London: A man acquitted of the Lockerbie bombing, in which 270 people were killed, has said Libyan leader Muammar Gaddafi should be tried in court over whether he ordered the 1988 attack.
Al Amin Khalifa Fhimah was cleared of mass murder for the bombing of the Pan Am flight 103 over Lockerbie in January 2001, which killed all 259 people on board and 11 people on the ground.
At the trial in the Netherlands, Abdelbaset Ali Mohmed al-Megrahi was found guilty and ordered to serve a minimum of 27 years. He was released in 2009 on compassionate grounds.
Fhimah was found not guilty and freed. He returned to Libya to a hero`s welcome and was greeted by Gaddafi, The Independent reported.
Fhimah has said he considers himself one of the victims of the Gaddafi regime.

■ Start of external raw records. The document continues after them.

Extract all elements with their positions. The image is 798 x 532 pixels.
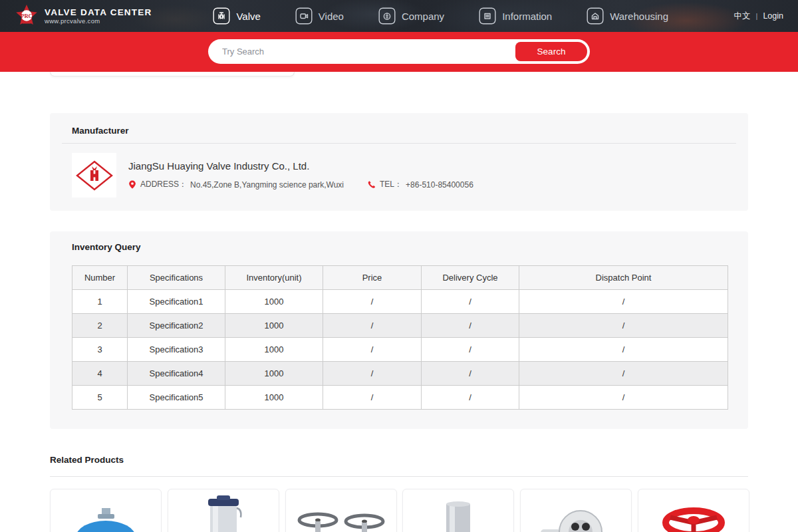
inventory-cell: / bbox=[323, 338, 422, 362]
inventory-row: 2Specification21000/// bbox=[72, 314, 728, 338]
product-card[interactable] bbox=[50, 489, 162, 532]
steel-cylinder-valve-image bbox=[408, 489, 508, 532]
nav-item-video[interactable]: Video bbox=[295, 7, 344, 25]
inventory-cell: 1 bbox=[72, 290, 128, 314]
inventory-cell: / bbox=[422, 338, 519, 362]
inventory-column-header: Dispatch Point bbox=[519, 266, 728, 290]
related-products-divider bbox=[50, 476, 748, 477]
search-bar: Search bbox=[208, 39, 590, 64]
inventory-cell: Specification5 bbox=[128, 386, 225, 410]
product-card[interactable] bbox=[285, 489, 397, 532]
manufacturer-logo bbox=[72, 153, 116, 198]
nav-item-valve[interactable]: Valve bbox=[213, 7, 260, 25]
inventory-column-header: Price bbox=[323, 266, 422, 290]
main-nav: ValveVideoCompanyInformationWarehousing bbox=[213, 7, 668, 25]
site-url: www.prcvalve.com bbox=[45, 17, 152, 25]
prc-star-logo-icon: PRC bbox=[15, 4, 39, 28]
valve-icon bbox=[213, 7, 230, 25]
inventory-cell: Specification4 bbox=[128, 362, 225, 386]
manufacturer-divider bbox=[62, 143, 736, 144]
page: PRC VALVE DATA CENTER www.prcvalve.com V… bbox=[0, 0, 798, 532]
search-band: Search bbox=[0, 32, 798, 72]
inventory-cell: 2 bbox=[72, 314, 128, 338]
address-label: ADDRESS： bbox=[140, 179, 187, 190]
nav-item-information[interactable]: Information bbox=[479, 7, 552, 25]
inventory-table-head: NumberSpecificationsInventory(unit)Price… bbox=[72, 266, 728, 290]
inventory-cell: / bbox=[422, 386, 519, 410]
svg-text:PRC: PRC bbox=[21, 13, 32, 19]
product-card[interactable]: 〤HY bbox=[168, 489, 279, 532]
information-icon bbox=[479, 7, 496, 25]
manufacturer-info-row: ADDRESS： No.45,Zone B,Yangming science p… bbox=[128, 179, 473, 190]
tel-group: TEL： +86-510-85400056 bbox=[368, 179, 473, 190]
product-card[interactable] bbox=[402, 489, 514, 532]
tel-value: +86-510-85400056 bbox=[406, 180, 473, 190]
inventory-cell: / bbox=[519, 290, 728, 314]
inventory-row: 3Specification31000/// bbox=[72, 338, 728, 362]
manufacturer-name: JiangSu Huaying Valve Industry Co., Ltd. bbox=[128, 160, 309, 172]
blue-pneumatic-actuator-image bbox=[59, 489, 152, 532]
red-handwheel-valve-image bbox=[644, 489, 743, 532]
inventory-cell: Specification2 bbox=[128, 314, 225, 338]
company-icon bbox=[378, 7, 396, 25]
product-card[interactable] bbox=[520, 489, 632, 532]
warehousing-icon bbox=[587, 7, 604, 25]
inventory-cell: / bbox=[422, 314, 519, 338]
nav-label: Valve bbox=[236, 11, 260, 22]
related-products-title: Related Products bbox=[50, 455, 124, 465]
inventory-cell: / bbox=[519, 362, 728, 386]
inventory-cell: 1000 bbox=[225, 386, 323, 410]
inventory-cell: / bbox=[323, 386, 422, 410]
inventory-row: 1Specification11000/// bbox=[72, 290, 728, 314]
inventory-cell: 1000 bbox=[225, 290, 323, 314]
inventory-table: NumberSpecificationsInventory(unit)Price… bbox=[72, 265, 728, 410]
product-card[interactable] bbox=[638, 489, 749, 532]
nav-item-warehousing[interactable]: Warehousing bbox=[587, 7, 668, 25]
nav-label: Warehousing bbox=[610, 11, 668, 22]
inventory-column-header: Number bbox=[72, 266, 128, 290]
location-pin-icon bbox=[128, 180, 136, 189]
site-title: VALVE DATA CENTER bbox=[45, 7, 152, 17]
login-link[interactable]: Login bbox=[763, 11, 783, 21]
inventory-cell: / bbox=[323, 362, 422, 386]
inventory-column-header: Inventory(unit) bbox=[225, 266, 323, 290]
inventory-column-header: Specifications bbox=[128, 266, 225, 290]
header-right: 中文 | Login bbox=[734, 11, 783, 22]
inventory-cell: 5 bbox=[72, 386, 128, 410]
language-switch[interactable]: 中文 bbox=[734, 11, 751, 22]
inventory-cell: Specification1 bbox=[128, 290, 225, 314]
nav-item-company[interactable]: Company bbox=[378, 7, 444, 25]
video-icon bbox=[295, 7, 313, 25]
inventory-section-title: Inventory Query bbox=[72, 242, 141, 252]
tel-label: TEL： bbox=[380, 179, 402, 190]
inventory-cell: 1000 bbox=[225, 314, 323, 338]
manufacturer-section-title: Manufacturer bbox=[72, 126, 129, 136]
scrolled-card-remnant bbox=[50, 72, 295, 76]
inventory-cell: 4 bbox=[72, 362, 128, 386]
inventory-cell: / bbox=[519, 386, 728, 410]
inventory-cell: / bbox=[422, 362, 519, 386]
top-header: PRC VALVE DATA CENTER www.prcvalve.com V… bbox=[0, 0, 798, 32]
inventory-cell: 1000 bbox=[225, 338, 323, 362]
gate-valves-pair-image bbox=[291, 489, 391, 532]
inventory-cell: 3 bbox=[72, 338, 128, 362]
search-input[interactable] bbox=[211, 47, 515, 57]
inventory-cell: / bbox=[323, 314, 422, 338]
nav-label: Video bbox=[319, 11, 344, 22]
nav-label: Information bbox=[502, 11, 552, 22]
inventory-cell: / bbox=[519, 314, 728, 338]
inventory-table-body: 1Specification11000///2Specification2100… bbox=[72, 290, 728, 410]
address-value: No.45,Zone B,Yangming science park,Wuxi bbox=[190, 180, 344, 190]
inventory-cell: / bbox=[323, 290, 422, 314]
inventory-cell: Specification3 bbox=[128, 338, 225, 362]
inventory-row: 4Specification41000/// bbox=[72, 362, 728, 386]
electric-actuator-image bbox=[526, 489, 626, 532]
inventory-cell: / bbox=[519, 338, 728, 362]
brand[interactable]: PRC VALVE DATA CENTER www.prcvalve.com bbox=[15, 4, 152, 28]
inventory-cell: / bbox=[422, 290, 519, 314]
cylinder-actuator-image: 〤HY bbox=[177, 489, 270, 532]
inventory-section: Inventory Query NumberSpecificationsInve… bbox=[50, 231, 748, 429]
search-button[interactable]: Search bbox=[515, 42, 587, 61]
phone-icon bbox=[368, 180, 376, 189]
brand-text: VALVE DATA CENTER www.prcvalve.com bbox=[45, 7, 152, 25]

"I don`t know whether Gaddafi had anything to do with Lockerbie or not. There is a court and he is the one to explain whether he is innocent or not. He has to," Fhimah told Swedish newspaper Expressen at his home in Tripoli.
"I was never a part of the regime. I am an ordinary citizen, who was connected to a crime I had nothing to do with and I don`t know who made that connection."
"I lost my travel agency in Malta. I had a farm that I was forced to sell in order to provide for myself and my family. I haven`t received any compensation from the regime," he said.